Tra questi distacca il colosso BBC, che ha sottolineato come pochi mesi fa, la NASA ha informato i suoi dipendenti che la loro rete interna era stata violata, esponendo tutti i dati personali, con dettagli di lavoratori attuali e passati. La catena televisiva britannica approfitta inoltre per ricordare che questo è stato l’ultimo, ma non l’unico incidente, subito dall’Ente per le attività Spaziali e Aeronautiche negli ultimi otto anni.

Di fatto, parla di alcuni attacchi passati come quello in cui arrivarono persino a prendere il controllo dei computer presenti a bordo del Jet Propulsion Laboratory nel 2011, o l’incidente del 2013 che cancellò ben otto domini web appartenenti all’istituzione, orchestrato da un gruppo chiamato Master Italian Hackers Team.

Tra i dati venuti alla luce durante l’ultimo incidente, considerato uno dei meno gravi, c’erano numeri di previdenza sociale e “altre informazioni private” di alcuni membri del personale della NASA, ma si esclude che siano stati divulgati piani o dettagli di qualsiasi missione spaziale che potessero incidere sulla sicurezza nazionale.

Per quanto quest’ultimo possa essere definito un “incidente lieve”, gli attacchi contro la sicurezza digitale delle istituzioni e delle aziende pubbliche, responsabili dei servizi essenziali per la popolazione, iniziano ad essere abituali e sempre più pericolosi.

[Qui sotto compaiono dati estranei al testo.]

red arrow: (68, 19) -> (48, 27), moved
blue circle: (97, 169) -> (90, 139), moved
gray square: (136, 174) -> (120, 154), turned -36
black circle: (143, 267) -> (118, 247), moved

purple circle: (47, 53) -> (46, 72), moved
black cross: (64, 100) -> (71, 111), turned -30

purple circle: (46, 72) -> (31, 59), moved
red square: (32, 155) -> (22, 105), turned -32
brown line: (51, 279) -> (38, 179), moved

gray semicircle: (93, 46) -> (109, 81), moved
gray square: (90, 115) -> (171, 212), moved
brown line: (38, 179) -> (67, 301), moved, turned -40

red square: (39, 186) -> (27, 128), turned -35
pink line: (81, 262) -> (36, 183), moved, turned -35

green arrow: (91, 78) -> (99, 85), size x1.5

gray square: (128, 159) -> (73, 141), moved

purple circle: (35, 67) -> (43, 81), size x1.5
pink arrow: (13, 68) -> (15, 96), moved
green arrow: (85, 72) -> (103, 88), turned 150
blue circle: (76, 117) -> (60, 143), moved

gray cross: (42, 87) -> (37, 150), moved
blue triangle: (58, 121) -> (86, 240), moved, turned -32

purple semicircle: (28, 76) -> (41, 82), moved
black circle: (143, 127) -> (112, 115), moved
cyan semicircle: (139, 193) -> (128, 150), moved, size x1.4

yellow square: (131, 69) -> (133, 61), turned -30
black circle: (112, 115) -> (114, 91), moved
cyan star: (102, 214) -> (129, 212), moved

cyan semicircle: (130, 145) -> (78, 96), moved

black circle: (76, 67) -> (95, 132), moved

Il settore pubblico risulta essere infatti quello più attraente per gli hacker, registrando più incidenti informatici di qualsiasi altra agenzia governativa federale, statale e locale degli Stati Uniti.

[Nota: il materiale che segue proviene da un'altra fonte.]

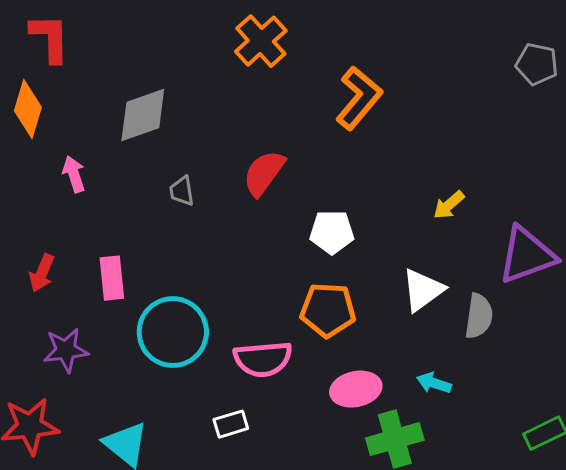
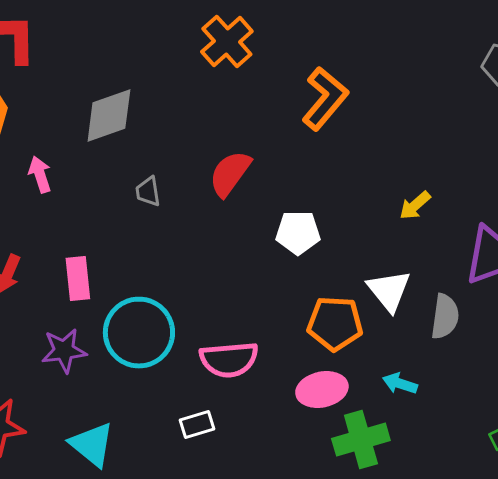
white triangle: (423, 290) -> (389, 290), turned -33
orange pentagon: (328, 310) -> (335, 324), moved
purple star: (66, 350) -> (64, 350), moved

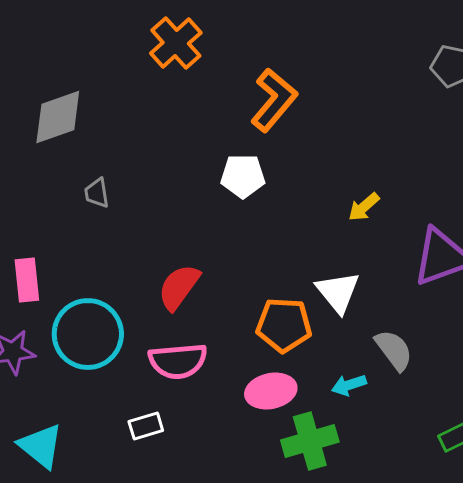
red semicircle: (230, 174) -> (179, 287), moved
white pentagon: (298, 232) -> (243, 176), moved
gray semicircle: (445, 316) -> (394, 350), moved, turned -45
cyan arrow: (400, 384) -> (349, 385), turned -36

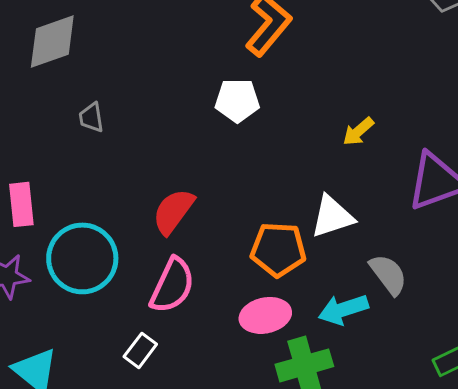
white triangle: (338, 292) -> (332, 216), turned 51
pink semicircle: (178, 361) -> (172, 285), turned -60
cyan arrow: (349, 385) -> (343, 309), size x1.4
white rectangle: (146, 426) -> (140, 350), turned -36

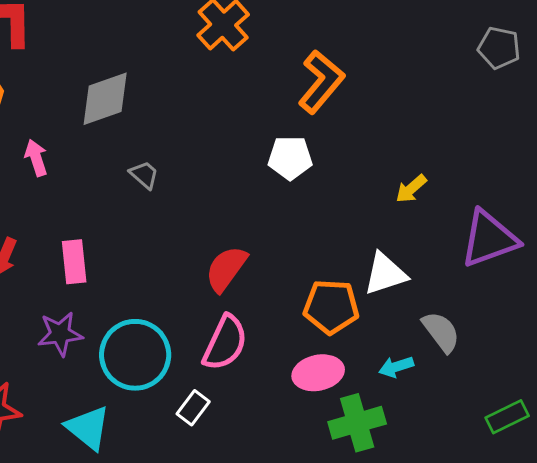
gray trapezoid: (91, 117) -> (144, 175), turned 140
cyan circle: (82, 258) -> (135, 355), moved
cyan arrow: (343, 309) -> (396, 367), size x0.7

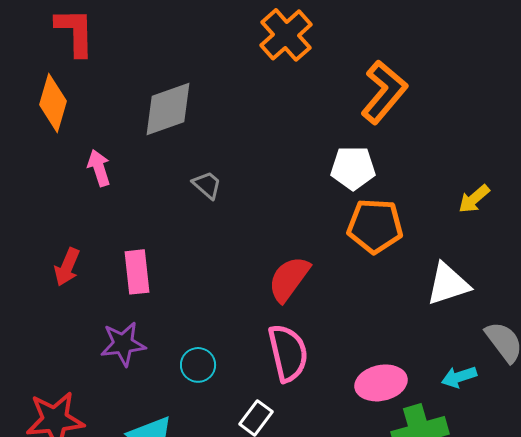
orange pentagon: (331, 307) -> (375, 226), moved
pink semicircle: (225, 343) -> (288, 353), turned -38
cyan circle: (135, 355) -> (198, 365), size x0.5

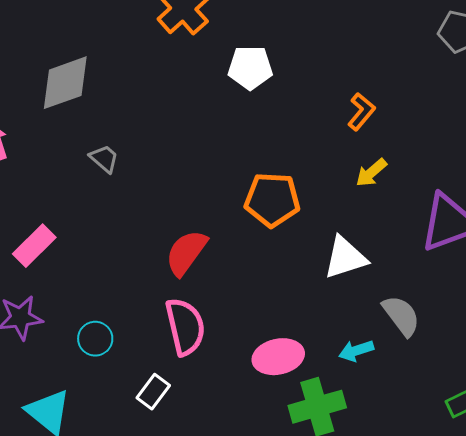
orange L-shape: (384, 92) -> (361, 112), moved, size x0.6
white pentagon: (353, 168) -> (250, 68), moved
pink rectangle: (137, 272) -> (34, 246), turned 51

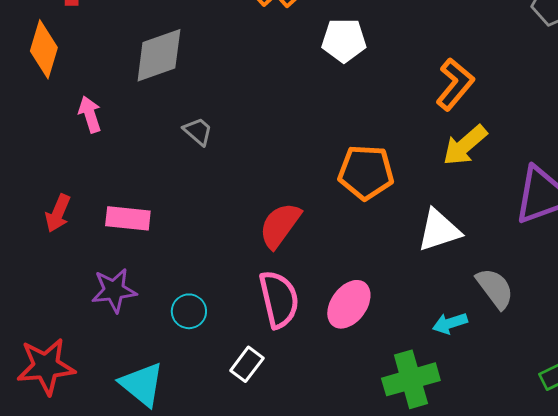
orange L-shape: (361, 112) -> (455, 84), size x1.4
yellow arrow: (371, 173) -> (465, 145), size x1.4
pink rectangle: (34, 246) -> (128, 218), turned 51
pink ellipse: (278, 357) -> (349, 304), moved, turned -42

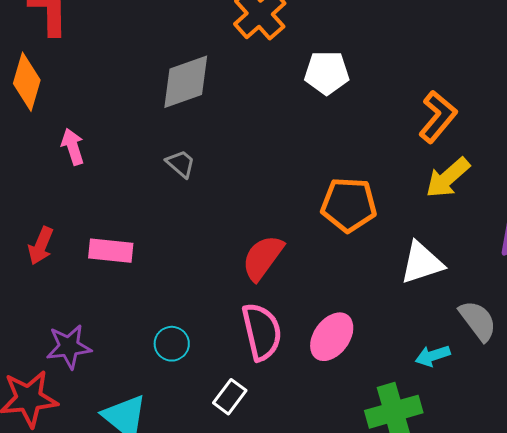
gray diamond: (159, 55) -> (186, 82), moved
purple star: (114, 290) -> (69, 347), moved

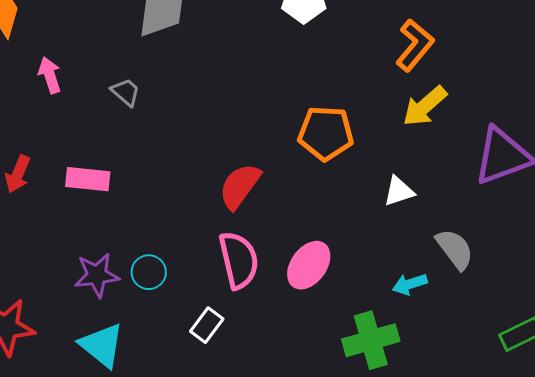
gray trapezoid: (181, 164) -> (126, 92), moved
white triangle: (422, 263) -> (399, 191), size x0.7
purple star: (69, 347) -> (97, 275), moved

Questa tendenza della pirateria informatica è stata rilevata da un recente studio del Ponemon Institute, che esplora il rischio cibernetico nel settore pubblico e identifica le priorità dei responsabili della sicurezza informatica nelle amministrazioni di tutto il mondo. Sono stati intervistati quasi 250 professionisti provenienti da tutti e cinque i continenti, incaricati delle misure di difesa della società pubblica, interrogandoli sulle sfide che comporta dover respingere gli attacchi.

l problema, come sottolineato dalla stessa analisi, non risulta essere né minore né isolato. Si stima infatti che l’88% delle organizzazioni pubbliche abbia subito almeno un attacco informatico negli ultimi due anni e il 62% due o più. Viene inoltre rimarcato come il ritmo delle minacce continui a crescere e che in futuro potrebbe peggiorare.

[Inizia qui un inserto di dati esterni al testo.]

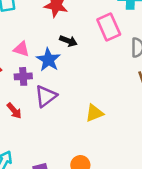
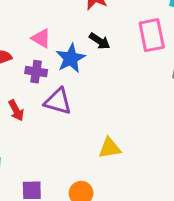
purple triangle: (46, 96) -> (58, 101), turned 40
yellow triangle: (94, 113) -> (110, 148), moved

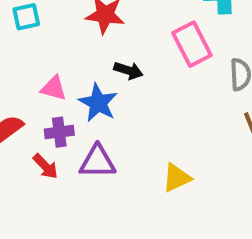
red arrow: (16, 110) -> (45, 166), moved
yellow triangle: (110, 148) -> (177, 178), moved

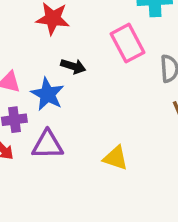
yellow triangle: (177, 178) -> (116, 158), turned 44

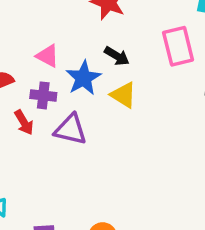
yellow triangle: (116, 158) -> (124, 95), moved

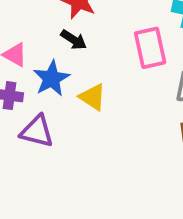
black arrow: (117, 56) -> (74, 40), moved

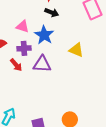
yellow triangle: (93, 97) -> (76, 50), moved

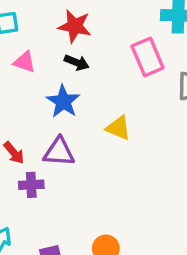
pink triangle: (23, 26) -> (25, 62), moved
purple cross: (24, 48) -> (31, 185), moved

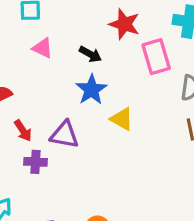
red star: (75, 26) -> (124, 24), moved
blue star: (63, 101) -> (91, 90), moved

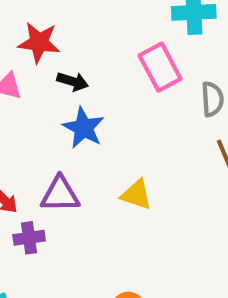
red star: (124, 24) -> (39, 43), moved
yellow triangle: (122, 119) -> (136, 195), moved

Si fa riferimento al fatto che la proliferazione dei dispositivi IoT aggravi la situazione e crei nuove vulnerabilità, rendendo necessario espandere la visibilità delle strutture ed essere dotati di specialisti in questo tipo di risorse. È inoltre fondamentale tenere controllata l’intera superficie di esposizione, priorizzando i rischi per essere più veloci ed efficaci in caso di attacco.

È altrettanto vero che gli specialisti della cybersecurity pubblica, secondo lo stesso studio di Ponemon Institute, hanno svolto un eccellente lavoro in termini di “igiene tecnologica”, riducendo drasticamente gli attacchi di phishing. Ma ora sono tenuti ad andare oltre ed estendere questa difesa a tutti i tipi di dispositivi, cellulari e sensori IoT inclusi, con metodi e strumenti che gli consentiranno di identificare e agire sui loro punti deboli nel modo più efficace possibile.

Un piccolo traguardo per l’uomo, molta strada ancora da percorrere per la sicurezza informatica.